Pakistani businessman (born 1936)

Abbas Kasimali Gokal (عباس ‎گوکل; born in February 1936) is a British Pakistani businessman and fraudster who was chairman of the Gulf Shipping Lines. Gokal was convicted of fraud in May 1997 and sentenced to 14 years in prison. He was charged with defrauding the Bank of Credit and Commerce International (BCCI) of US$1.2 billion and was the world's biggest single fraudster at the time. His company, the Gulf Group, was the BCCI's single largest borrower.

== Early life ==
Abbas Gokal was born in February 1936, in the erstwhile British India. He was born into a Shia family.

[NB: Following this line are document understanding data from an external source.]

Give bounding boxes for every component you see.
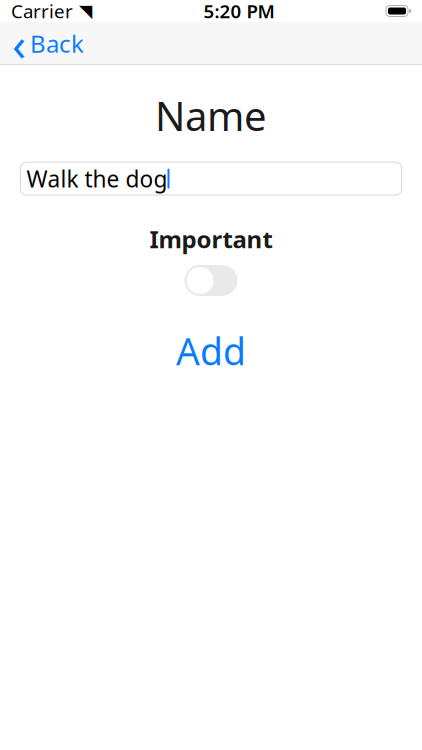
- button[interactable]: Add: [154, 320, 268, 382]
- staticText: 5:20 PM: [204, 0, 274, 23]
- staticText: ‹: [12, 13, 26, 74]
- staticText: Walk the dog: [26, 164, 168, 194]
- button[interactable]: ‹: [0, 22, 96, 64]
- staticText: ◥: [79, 1, 92, 21]
- staticText: Add: [176, 326, 246, 376]
- staticText: Back: [30, 28, 84, 60]
- staticText: Carrier: [11, 0, 73, 23]
- staticText: Name: [155, 89, 267, 142]
- staticText: Important: [150, 223, 272, 255]
- button[interactable]: Important: [184, 265, 238, 296]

During the Partition of India, the Gokal family moved to Iraq. When the Iraqi monarchy was overthrown, the Gokal family moved to Karachi, Pakistan. Gokal had brothers; Mustafa and Murtaza Gokal.

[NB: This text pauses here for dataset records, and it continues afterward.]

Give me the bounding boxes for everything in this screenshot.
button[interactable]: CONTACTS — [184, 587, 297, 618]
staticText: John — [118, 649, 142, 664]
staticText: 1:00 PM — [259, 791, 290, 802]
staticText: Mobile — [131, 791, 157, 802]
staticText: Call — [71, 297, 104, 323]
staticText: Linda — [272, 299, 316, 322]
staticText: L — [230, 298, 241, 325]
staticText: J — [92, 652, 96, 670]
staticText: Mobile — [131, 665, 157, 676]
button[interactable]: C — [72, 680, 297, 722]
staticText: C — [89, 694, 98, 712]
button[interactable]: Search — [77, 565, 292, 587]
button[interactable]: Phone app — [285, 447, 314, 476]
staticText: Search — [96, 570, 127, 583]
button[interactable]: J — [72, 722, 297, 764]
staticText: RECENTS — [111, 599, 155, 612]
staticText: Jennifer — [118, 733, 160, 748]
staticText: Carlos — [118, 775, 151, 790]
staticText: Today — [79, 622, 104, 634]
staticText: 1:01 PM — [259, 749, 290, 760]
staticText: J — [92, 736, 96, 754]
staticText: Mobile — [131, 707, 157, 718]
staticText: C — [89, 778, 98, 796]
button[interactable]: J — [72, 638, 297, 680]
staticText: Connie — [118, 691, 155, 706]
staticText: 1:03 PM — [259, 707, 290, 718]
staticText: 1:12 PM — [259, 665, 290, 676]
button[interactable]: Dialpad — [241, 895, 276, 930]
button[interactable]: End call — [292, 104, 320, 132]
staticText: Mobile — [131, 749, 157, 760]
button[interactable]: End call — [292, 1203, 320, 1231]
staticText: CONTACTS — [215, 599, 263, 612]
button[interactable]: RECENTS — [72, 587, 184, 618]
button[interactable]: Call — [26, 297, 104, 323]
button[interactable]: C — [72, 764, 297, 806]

== Gulf International Holdings ==
The three brothers: Abbas, Mustafa and Murtaza Gokal, had set up the Gulf Group (officially Gulf International Holdings) in Karachi. In 1969, they started the Gulf Shipping Lines, the flagship company of the Gulf business group. Gulf Shipping Lines was registered and headquartered in Geneva. In the beginning, the company used to transport cargo through the Arabian Sea from Karachi. Gulf Shipping Lines was well known for shipping to ports in which other companies were hesitant to ship to. A notable example was Iran. The Gulf Shipping Lines was the prime shipping company that shipped cargo to and from Iran during the decade-long Iran–Iraq War. The Gokal brothers envisioned the Gulf Shipping Lines as an international shipping empire, and the company soon expanded all over the Third World. But in the 1980s, the Gulf Shipping Lines was having financial trouble due to the international shipping crisis. In 1984, the company had reached a crisis-point when its creditors sought their money back. That is when the BCCI came to their aid. The Gokal family's relationship with BCCI founder and chairman, Hasan Abedi, dated back to the 1960s. Due to the financial backing, the Gulf Shipping Lines controlled more than 240 vessels. By the early 1980s, the Gulf Group had diversified into many different sectors. These sectors included commodities trading, retailing, hotels, mining and real-estate. Thanks to this business diversification, Gokal's personal fortune was estimated to be over £20 million, while his business group was worth billions. His credit card bills amounted to over £250,000.

== BCCI scandal ==
In 1991, the Luxembourg-based Bank of Credit and Commerce International was shut down by its regulators. It was discovered that the bank was running on loss for many years. It used to give out phoney loans, concealed deposits and hid their huge losses, which ran into billions of dollars. The bank was alleged to hide and launder the money of dictators, drug lords, and even terrorists. One of the main men behind the collapse was Abbas Gokal. The Gulf Group had an almost US$1.2 billion loan from the BCCI. He was the single largest borrower, and the loans were used to fund his own lifestyle instead of his company. The bank's auditors, Price Waterhouse, discovered that the bank had given them US$1.2 billion via 700 offshore companies. This money used to be funneled into the Gulf Group like a 'giant washing machine'. When the bank collapsed, the Gulf Group collapsed with it. As the scandal was discovered, Swiss Police raided the Gulf Group head office in Geneva. The Sheikh of Abu Dhabi (one of the main investors in the BCCI) himself lost £312 million to the Gulf Group's collapse. Gokal and his two brothers had escaped to Karachi. Bank of England officials and the Serious Fraud Office wanted Gokal on trial. However, he could not be extradited to Britain as it had no extradition treaty with Pakistan. Gokal had agreed to travel to the United States for an interview with an attorney. He was said to have information on corrupt American officials. On 18 July 1994, he left for the United States. When his plane had stopped for refuelling at Frankfurt, German police arrested him and had him extradited to the United Kingdom.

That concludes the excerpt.